The dataset provides information about the patients' tumors including:

  • radius (mean of distances from center to points on the perimeter)
  • texture (standard deviation of gray-scale values)
  • perimeter
  • area
  • smoothness (local variation in radius lengths)
  • compactness (perimeter^2 / area - 1.0)
  • concavity (severity of concave portions of the contour)
  • concave points (number of concave portions of the contour)
  • symmetry
  • fractal dimension ("coastline approximation" - 1)

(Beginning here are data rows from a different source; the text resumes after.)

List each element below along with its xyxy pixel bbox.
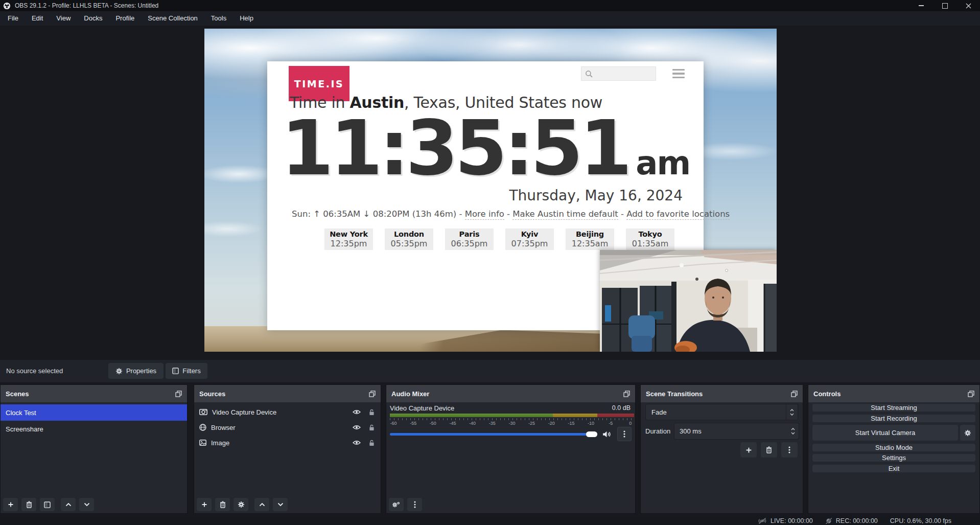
source-row-browser[interactable]: Browser: [194, 420, 381, 435]
record-inactive-icon: [825, 517, 832, 524]
chevron-up-icon: [791, 428, 795, 430]
menu-scene-collection[interactable]: Scene Collection: [141, 11, 204, 26]
maximize-icon: [942, 3, 948, 9]
mixer-source-name: Video Capture Device: [390, 404, 454, 412]
popout-icon[interactable]: [968, 391, 974, 397]
plus-icon: [201, 501, 207, 508]
filters-button[interactable]: Filters: [166, 363, 207, 379]
properties-button[interactable]: Properties: [108, 363, 164, 379]
volume-slider-handle[interactable]: [586, 431, 597, 437]
menu-docks[interactable]: Docks: [77, 11, 109, 26]
mixer-source-menu-button[interactable]: [617, 427, 632, 441]
remove-source-button[interactable]: [215, 498, 230, 511]
city-card: Tokyo01:35am: [626, 229, 674, 250]
search-input: [581, 66, 656, 81]
webcam-video: [600, 250, 777, 352]
scene-item-screenshare[interactable]: Screenshare: [1, 421, 187, 437]
lock-toggle[interactable]: [369, 424, 375, 431]
audio-level-meter: [390, 414, 634, 417]
minimize-button[interactable]: [909, 0, 933, 11]
move-source-down-button[interactable]: [273, 498, 288, 511]
mixer-menu-button[interactable]: [407, 498, 422, 511]
source-row-video-capture[interactable]: Video Capture Device: [194, 404, 381, 420]
sources-panel: Sources Video Capture Device Browser Ima…: [194, 384, 381, 514]
virtual-camera-config-button[interactable]: [960, 425, 975, 441]
menu-profile[interactable]: Profile: [109, 11, 141, 26]
close-button[interactable]: [956, 0, 980, 11]
remove-scene-button[interactable]: [21, 498, 36, 511]
speaker-mute-button[interactable]: [602, 430, 611, 438]
start-virtual-camera-button[interactable]: Start Virtual Camera: [812, 425, 958, 441]
menu-view[interactable]: View: [50, 11, 77, 26]
rec-timer: REC: 00:00:00: [836, 517, 878, 524]
move-scene-down-button[interactable]: [79, 498, 94, 511]
source-properties-button[interactable]: [234, 498, 248, 511]
add-favorite-link: Add to favorite locations: [626, 209, 730, 220]
window-title: OBS 29.1.2 - Profile: LLHLS BETA - Scene…: [15, 2, 158, 9]
lock-icon: [369, 440, 375, 446]
studio-mode-button[interactable]: Studio Mode: [812, 444, 975, 451]
live-timer: LIVE: 00:00:00: [771, 517, 813, 524]
meter-scale: -60-55-50-45-40-35-30-25-20-15-10-50: [386, 421, 638, 426]
popout-icon[interactable]: [623, 391, 630, 397]
chevron-down-icon: [791, 432, 795, 435]
popout-icon[interactable]: [175, 391, 182, 397]
preview-canvas[interactable]: TIME.IS Time in Austin, Texas, United St…: [204, 29, 777, 352]
add-scene-button[interactable]: [3, 498, 18, 511]
duration-spinbox[interactable]: 300 ms: [674, 423, 799, 440]
cpu-fps-stat: CPU: 0.6%, 30.00 fps: [890, 517, 951, 524]
chevron-down-icon: [84, 503, 90, 507]
advanced-audio-button[interactable]: [389, 498, 404, 511]
add-transition-button[interactable]: [740, 442, 757, 458]
maximize-button[interactable]: [933, 0, 956, 11]
visibility-toggle[interactable]: [353, 409, 361, 415]
popout-icon[interactable]: [369, 391, 376, 397]
remove-transition-button[interactable]: [761, 442, 777, 458]
lock-toggle[interactable]: [369, 409, 375, 416]
clock-display: 11:35:51 am: [267, 110, 704, 186]
chevron-down-icon: [277, 503, 284, 507]
settings-button[interactable]: Settings: [812, 454, 975, 462]
trash-icon: [220, 501, 226, 508]
visibility-toggle[interactable]: [353, 425, 361, 430]
transition-select[interactable]: Fade: [645, 404, 798, 420]
scene-filters-button[interactable]: [40, 498, 55, 511]
source-toolbar: No source selected Properties Filters: [0, 360, 980, 382]
plus-icon: [8, 501, 14, 508]
trash-icon: [766, 446, 772, 453]
audio-mixer-panel: Audio Mixer Video Capture Device 0.0 dB …: [386, 384, 636, 514]
menu-file[interactable]: File: [1, 11, 25, 26]
mixer-toolbar: [389, 498, 422, 511]
add-source-button[interactable]: [197, 498, 212, 511]
title-bar: OBS 29.1.2 - Profile: LLHLS BETA - Scene…: [0, 0, 980, 11]
clock-ampm: am: [636, 147, 690, 179]
more-info-link: More info: [465, 209, 504, 220]
menu-edit[interactable]: Edit: [25, 11, 50, 26]
select-spinner[interactable]: [786, 404, 798, 420]
start-streaming-button[interactable]: Start Streaming: [812, 404, 975, 412]
scenes-panel: Scenes Clock Test Screenshare: [0, 384, 188, 514]
close-icon: [966, 3, 971, 9]
menu-tools[interactable]: Tools: [204, 11, 233, 26]
scenes-toolbar: [3, 498, 94, 511]
selected-source-status: No source selected: [6, 367, 63, 375]
duration-spinner[interactable]: [787, 423, 799, 439]
globe-icon: [199, 424, 206, 431]
exit-button[interactable]: Exit: [812, 465, 975, 472]
volume-slider[interactable]: [390, 433, 597, 436]
menu-help[interactable]: Help: [233, 11, 260, 26]
move-scene-up-button[interactable]: [61, 498, 76, 511]
scene-item-clock-test[interactable]: Clock Test: [1, 404, 187, 421]
visibility-toggle[interactable]: [353, 440, 361, 445]
eye-icon: [353, 409, 361, 415]
world-cities-row: New York12:35pm London05:35pm Paris06:35…: [324, 229, 674, 250]
transition-menu-button[interactable]: [781, 442, 798, 458]
popout-icon[interactable]: [791, 391, 798, 397]
kebab-menu-icon: [623, 430, 625, 438]
source-row-image[interactable]: Image: [194, 435, 381, 450]
eye-icon: [353, 440, 361, 445]
move-source-up-button[interactable]: [254, 498, 269, 511]
lock-toggle[interactable]: [369, 440, 375, 446]
sources-toolbar: [197, 498, 288, 511]
start-recording-button[interactable]: Start Recording: [812, 415, 975, 422]
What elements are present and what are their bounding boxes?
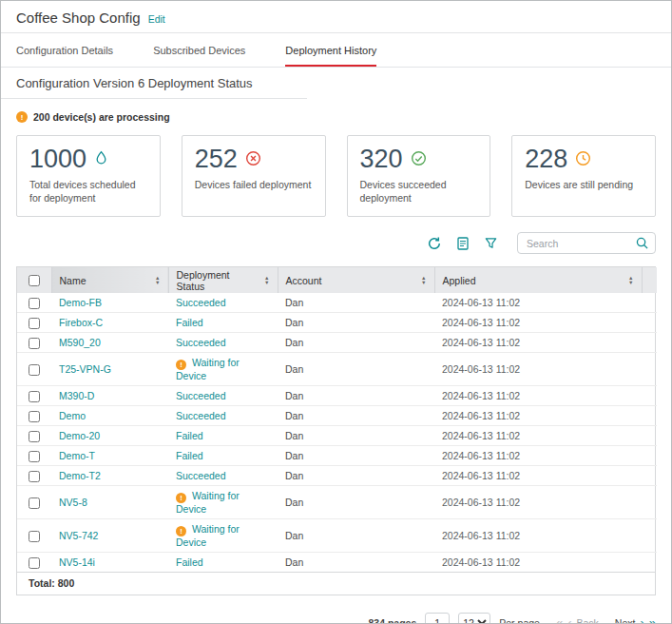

and then provides information about whether the tumor turned out to be benign or malignant.


In [284]:
# NumPy is the fundamental package for scientific computing with Python.
import numpy as np

In [285]:
def theta_init(in_size, out_size, epsilon = 0.12):
    return np.random.rand(in_size + 1, out_size) * 2 * epsilon - epsilon

In [286]:
def sigmoid(x):
    return np.divide(1.0, (1.0 + np.exp(-x)))
def sigmoid_derivative(x):
    return np.multiply(x, (1.0 - x))

In [287]:
def mean_squared_error(X):
    return np.power(X, 2).mean(axis=None)

In [288]:
def nn_train(X, y, desired_error = 0.001, max_iterations = 10000, hidden_nodes = 7):
    
    m = X.shape[0]
    input_nodes = X.shape[1]
    output_nodes = y.shape[1]
    
    a1 = np.insert(X, 0, 1, axis=1)
    theta1 = theta_init(input_nodes, hidden_nodes)
    theta2 = theta_init(hidden_nodes, output_nodes)
    
    for x in range(0, max_iterations):
        # Feedforward
        a2 = np.insert(sigmoid(a1.dot(theta1)), 0, 1, axis=1)
        a3 = sigmoid(a2.dot(theta2))
        
        # Calculate error using backpropagation
        a3_delta = np.subtract(y, a3)
        mse = mean_squared_error(a3_delta)
        if mse <= desired_error:
            print "Achieved requested MSE %f at iteration %d" % (mse, x)
            break
        a2_error = a3_delta.dot(theta2.T)
        a2_delta = np.multiply(a2_error, sigmoid_derivative(a2))
        
        # Update thetas to reduce the error on the next iteration
        theta2 += np.divide(a2.T.dot(a3_delta), m)
        theta1 += np.delete(np.divide(a1.T.dot(a2_delta), m), 0, 1)
        
    return (theta1, theta2)

In [289]:
def nn_predict(X, theta1, theta2):
    a2 = sigmoid(np.insert(X, 0, 1, axis=1).dot(theta1))
    return sigmoid(np.insert(a2, 0, 1, axis=1).dot(theta2))

In [290]:
def load_data(filename):
    import csv
    with open(filename, 'rb') as csvfile:
        csvreader = csv.reader(csvfile, delimiter=',')
        return np.array([[-1 if el == '?' else int(el) for el in r] for r in csvreader])

In [291]:
def from_raw_to_y_vector(raw_data):
    # The last column is '2' for benign and '4' for malignant tumors
    # Converting to 0 (false) for benign and 1 (true) for malignant.
    return np.array([[0 if x == 2 else 1] for x in raw_data[:, 10]])

In [292]:
raw_train_data = load_data("data/breast-cancer.train")
# Ignore the ID in the first column and the outcome in the last column
X = raw_train_data[:, 1:9]
y = from_raw_to_y_vector(raw_train_data)

# Train the neural network
%time (theta1, theta2) = nn_train(X, y)

# Run cross-validation on the data
raw_cv_data = load_data("data/breast-cancer.cv")
X_cv = raw_cv_data[:, 1:9]
y_cv = from_raw_to_y_vector(raw_cv_data)
y_calc = nn_predict(X_cv, theta1, theta2)
y_diff = np.subtract(y_calc, y_cv)
print "The MSE for our cross validation set is %f" % (mean_squared_error(y_diff))


CPU times: user 1.76 s, sys: 2.73 ms, total: 1.76 s
Wall time: 1.76 s
The MSE for our cross validation set is 0.038745

In [293]:
# Run on the test set
raw_test_data = load_data("data/breast-cancer.test")
X_test = raw_test_data[:, 1:9]
y_test = from_raw_to_y_vector(raw_test_data)
y_calc = nn_predict(X_test, theta1, theta2)
y_diff = np.subtract(y_calc, y_test)
print "The MSE for our test set is %f" % (mean_squared_error(y_diff))

# Print ROC curves
%matplotlib notebook
from sklearn import metrics
import matplotlib.pyplot as plt

fpr, tpr, thresholds = metrics.roc_curve(y_test, y_calc, pos_label=1)
roc_auc = metrics.roc_auc_score(y_test, y_calc, average='macro', sample_weight=None)
plt.title('Receiver Operating Characteristic')
plt.plot(fpr, tpr, 'b',
label='AUC = %0.2f'% roc_auc)
plt.legend(loc='lower right')
plt.plot([0,1],[0,1],'r--')
plt.xlim([-0.1,1.2])
plt.ylim([-0.1,1.2])
plt.ylabel('True Positive Rate')
plt.xlabel('False Positive Rate')
plt.show()


The MSE for our test set is 0.046847

With this simple neural network, we're able to achieve a high area under the curve (AUC).